Question

A monatomic ideal gas of two moles is taken through a cyclic process starting for $A$ as shown in the figure. The volume ratios are $\left(V_B/V_A\right)=2$ and $\left(V_D/V_A\right)=4$. If the temperature $T_A$ at $A$ is ${27}^{\circ }C$, calculate:
(a) The temperature of the gas at point $B$,
(b) Heat absorbed or released by the gas in each process.
(c) The total work done by the gas during the complete cycle.
Express your answer in terms of the gas constant $R$.

Answer 1

Taking $V_A=V_0;V_B=2V_0;V_D=4V_0$

Process $A\to B$: Isobaric process as $V/T=constant$

$V_0/(273+27)=\left(2V_0\right)/T_B\Rightarrow T_B=600K={327}^{\circ }C$.

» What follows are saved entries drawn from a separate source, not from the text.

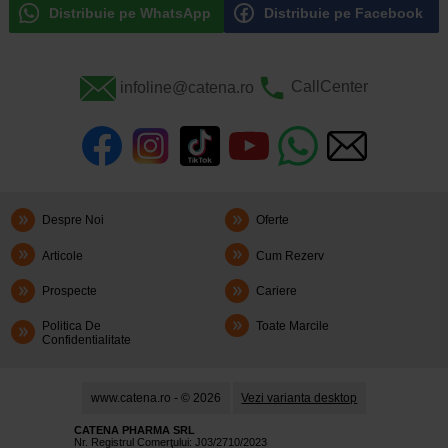
Distribuie pe WhatsApp
Distribuie pe Facebook
infoline@catena.ro
CallCenter
Despre Noi
Oferte
Articole
Cum Rezerv
Prospecte
Cariere
Politica De
Toate Marcile
Confidentialitate
www.catena.ro - © 2026
Vezi varianta desktop
CATENA PHARMA SRL
Nr. Registrul Comerţului: J03/2710/2023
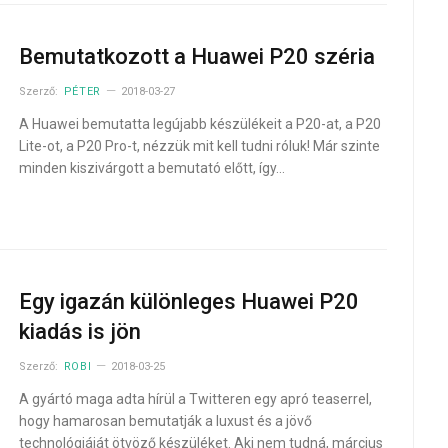
Bemutatkozott a Huawei P20 széria
Szerző:
PÉTER
2018-03-27
A Huawei bemutatta legújabb készülékeit a P20-at, a P20
Lite-ot, a P20 Pro-t, nézzük mit kell tudni róluk! Már szinte
minden kiszivárgott a bemutató előtt, így…
Egy igazán különleges Huawei P20
kiadás is jön
Szerző:
ROBI
2018-03-25
A gyártó maga adta hírül a Twitteren egy apró teaserrel,
hogy hamarosan bemutatják a luxust és a jövő
technológiáját ötvöző készüléket. Aki nem tudná, március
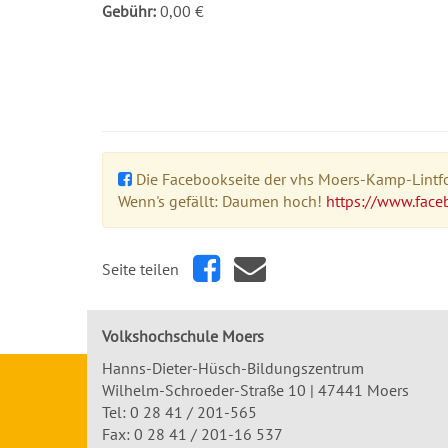
Gebühr:
0,00 €
Die Facebookseite der vhs Moers-Kamp-Lintfor
Wenn's gefällt: Daumen hoch!
https://www.face
Seite teilen
Volkshochschule Moers
Hanns-Dieter-Hüsch-Bildungszentrum
Wilhelm-Schroeder-Straße 10 | 47441 Moers
Tel:
0 28 41 / 201-565
Fax: 0 28 41 / 201-16 537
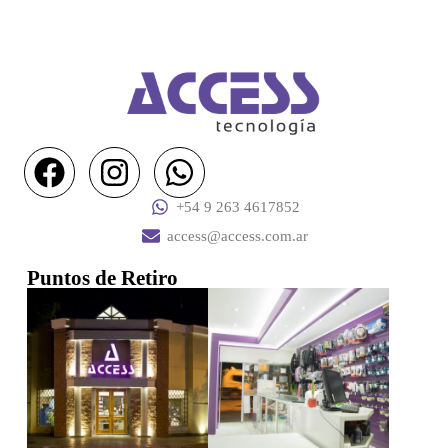
+54 9 263 4617852
access@access.com.ar
Puntos de Retiro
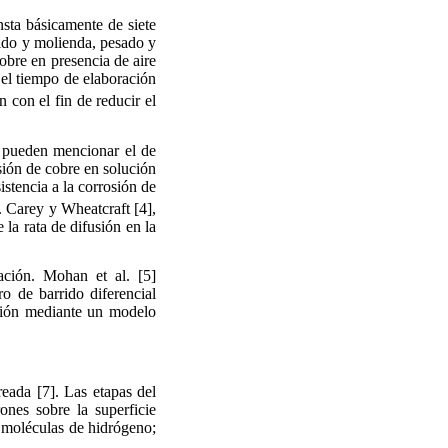
nsta básicamente de siete
rnido y molienda, pesado y
obre en presencia de aire
 el tiempo de elaboración
n con el fin de reducir el
se pueden mencionar el de
sión de cobre en solución
stencia a la corrosión de
. Carey y Wheatcraft [4],
 la rata de difusión en la
zación. Mohan et al. [5]
ro de barrido diferencial
ción mediante un modelo
eada [7]. Las etapas del
ones sobre la superficie
e moléculas de hidrógeno;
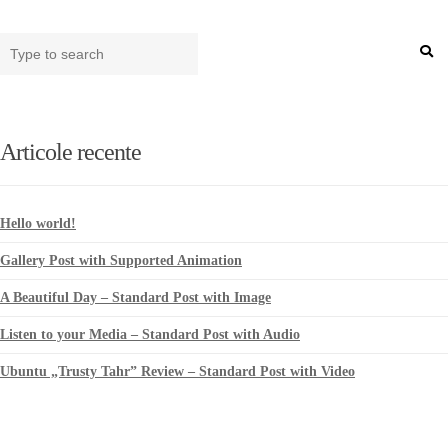
Type
Sea
your
search
here
Articole recente
Hello world!
Gallery Post with Supported Animation
A Beautiful Day – Standard Post with Image
Listen to your Media – Standard Post with Audio
Ubuntu „Trusty Tahr” Review – Standard Post with Video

$Q_1=n{C}_P△T=2\left(5/2\right)R(600-300)=1500R\left(absorbed\right)$

Process $B\to C$ (Isothermal)

$Q_2=W_2=nR{T}_{B}ln\left(V_2/V_1\right)=831.78R\left(absorbed\right)$

Process $C\to D$ (Isochoric)

$Q_3=n{C}_V△T=-900R\left(released\right)$

Process $D\to A$ (Isothermal)

$Q_4=W_4=nR{T}_{A}ln\left(V_2/V_1\right)=-831.78R$

Total word done: $W=Q_1+Q_2+Q_3+Q_4=600R$.